Records provided:
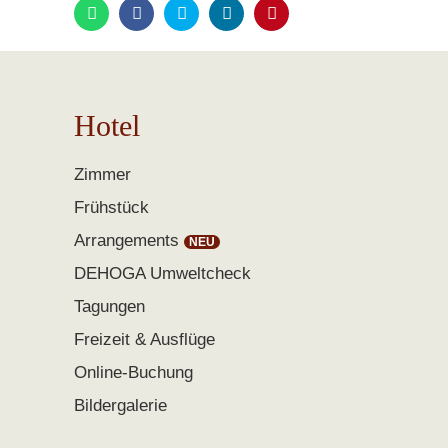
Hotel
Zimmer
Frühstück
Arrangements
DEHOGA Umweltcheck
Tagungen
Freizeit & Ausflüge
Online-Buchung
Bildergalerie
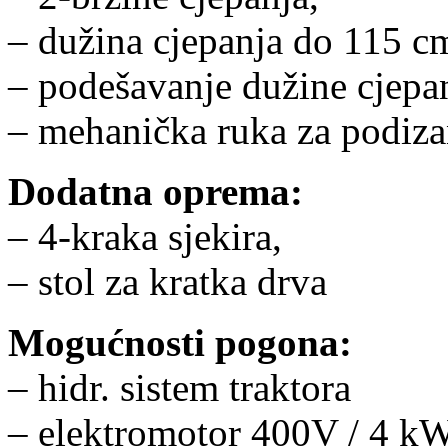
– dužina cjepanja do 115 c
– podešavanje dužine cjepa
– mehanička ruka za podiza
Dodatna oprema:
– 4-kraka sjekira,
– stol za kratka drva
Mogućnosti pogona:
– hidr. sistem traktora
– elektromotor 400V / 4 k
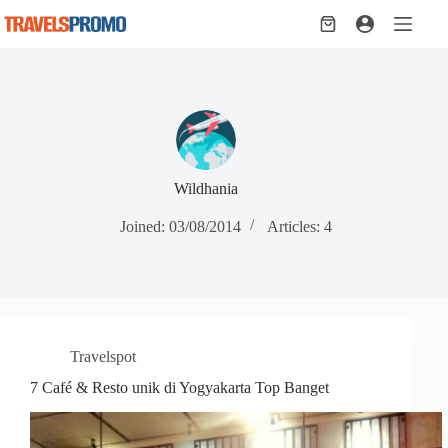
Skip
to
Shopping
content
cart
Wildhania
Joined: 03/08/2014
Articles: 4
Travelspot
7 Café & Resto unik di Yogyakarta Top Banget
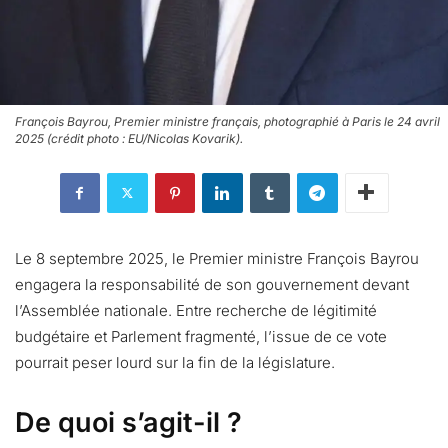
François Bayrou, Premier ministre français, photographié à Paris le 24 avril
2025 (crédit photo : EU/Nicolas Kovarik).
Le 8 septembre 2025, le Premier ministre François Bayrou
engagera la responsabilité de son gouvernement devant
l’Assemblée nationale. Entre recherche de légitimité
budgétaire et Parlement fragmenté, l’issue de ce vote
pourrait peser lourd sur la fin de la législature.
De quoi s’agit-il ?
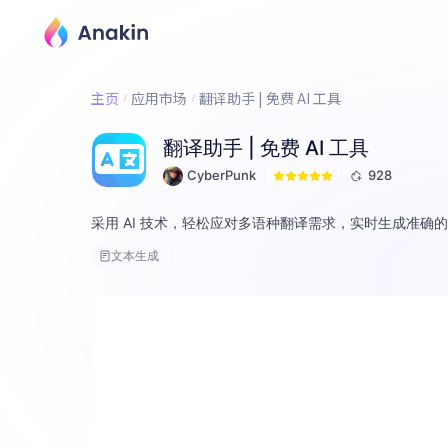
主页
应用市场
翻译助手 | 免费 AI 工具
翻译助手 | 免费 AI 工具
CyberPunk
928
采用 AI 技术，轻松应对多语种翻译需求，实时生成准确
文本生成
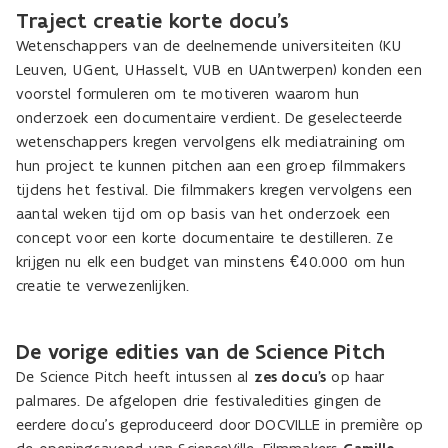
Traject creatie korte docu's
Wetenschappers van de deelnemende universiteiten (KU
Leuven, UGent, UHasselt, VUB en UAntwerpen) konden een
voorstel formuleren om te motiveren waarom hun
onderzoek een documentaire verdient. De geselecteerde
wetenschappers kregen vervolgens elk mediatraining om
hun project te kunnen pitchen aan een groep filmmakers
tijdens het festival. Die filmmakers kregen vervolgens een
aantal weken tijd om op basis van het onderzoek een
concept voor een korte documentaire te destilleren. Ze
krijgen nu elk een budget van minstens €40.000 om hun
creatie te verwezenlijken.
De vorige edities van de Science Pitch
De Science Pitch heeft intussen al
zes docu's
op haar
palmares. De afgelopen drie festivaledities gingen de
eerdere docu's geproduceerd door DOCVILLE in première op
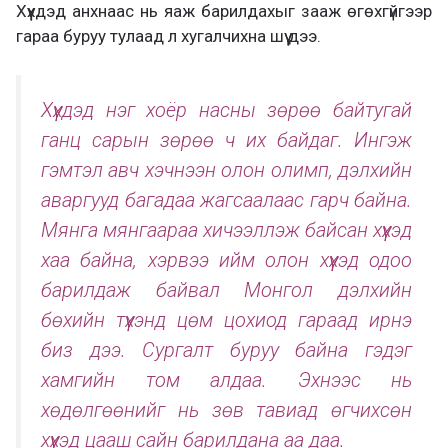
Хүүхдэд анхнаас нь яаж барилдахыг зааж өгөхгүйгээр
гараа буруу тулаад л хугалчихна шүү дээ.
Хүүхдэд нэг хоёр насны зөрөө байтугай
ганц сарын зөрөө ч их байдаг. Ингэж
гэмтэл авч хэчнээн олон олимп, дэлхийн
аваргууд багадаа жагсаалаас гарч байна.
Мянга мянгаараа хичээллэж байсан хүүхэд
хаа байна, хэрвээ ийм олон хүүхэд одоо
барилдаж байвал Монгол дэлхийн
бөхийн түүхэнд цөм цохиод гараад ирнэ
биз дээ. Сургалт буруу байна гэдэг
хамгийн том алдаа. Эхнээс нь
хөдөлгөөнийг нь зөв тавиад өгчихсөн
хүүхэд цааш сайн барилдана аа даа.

What is needed: All that is needed is the exact run of lines from the start of the material above through the one containing "ганц сарын зөрөө ч их байдаг. Ингэж", pictures left out.

Answer below:
Hotel
Zimmer
Frühstück
Arrangements
DEHOGA Umweltcheck
Tagungen
Freizeit & Ausflüge
Online-Buchung
Bildergalerie
– dužina cjepanja do 115 c
– podešavanje dužine cjepa
– mehanička ruka za podiza
Dodatna oprema:
– 4-kraka sjekira,
– stol za kratka drva
Mogućnosti pogona:
– hidr. sistem traktora
– elektromotor 400V / 4 k
Skip
to
Shopping
content
cart
Wildhania
Joined: 03/08/2014
Articles: 4
Travelspot
7 Café & Resto unik di Yogyakarta Top Banget
François Bayrou, Premier ministre français, photographié à Paris le 24 avril
2025 (crédit photo : EU/Nicolas Kovarik).
Le 8 septembre 2025, le Premier ministre François Bayrou
engagera la responsabilité de son gouvernement devant
l’Assemblée nationale. Entre recherche de légitimité
budgétaire et Parlement fragmenté, l’issue de ce vote
pourrait peser lourd sur la fin de la législature.
De quoi s’agit-il ?
主页
应用市场
翻译助手 | 免费 AI 工具
翻译助手 | 免费 AI 工具
CyberPunk
928
采用 AI 技术，轻松应对多语种翻译需求，实时生成准确
文本生成
Traject creatie korte docu's
Wetenschappers van de deelnemende universiteiten (KU
Leuven, UGent, UHasselt, VUB en UAntwerpen) konden een
voorstel formuleren om te motiveren waarom hun
onderzoek een documentaire verdient. De geselecteerde
wetenschappers kregen vervolgens elk mediatraining om
hun project te kunnen pitchen aan een groep filmmakers
tijdens het festival. Die filmmakers kregen vervolgens een
aantal weken tijd om op basis van het onderzoek een
concept voor een korte documentaire te destilleren. Ze
krijgen nu elk een budget van minstens €40.000 om hun
creatie te verwezenlijken.
De vorige edities van de Science Pitch
De Science Pitch heeft intussen al
zes docu's
op haar
palmares. De afgelopen drie festivaledities gingen de
eerdere docu's geproduceerd door DOCVILLE in première op
Хүүхдэд анхнаас нь яаж барилдахыг зааж өгөхгүйгээр
гараа буруу тулаад л хугалчихна шүү дээ.
Хүүхдэд нэг хоёр насны зөрөө байтугай
ганц сарын зөрөө ч их байдаг. Ингэж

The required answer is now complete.